#### The task
Please repeat, precisely as written, only the lines from the one containing "между BB кодами и текст" through the last line of the records below, pictures omitted.

───── Raw data

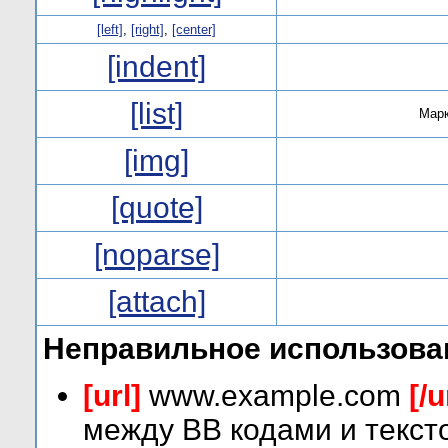
[left]
,
[right]
,
[center]
[indent]
[list]
Марк
[img]
[quote]
[noparse]
[attach]
Неправильное использова
[url]
www.example.com
[/u
между BB кодами и текст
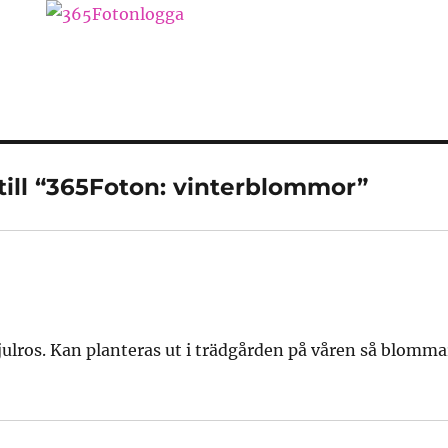
ill “365Foton: vinterblommor”
n julros. Kan planteras ut i trädgården på våren så blomm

──────────

#### Answer section
между BB кодами и текст
ill “365Foton: vinterblommor”
n julros. Kan planteras ut i trädgården på våren så blomm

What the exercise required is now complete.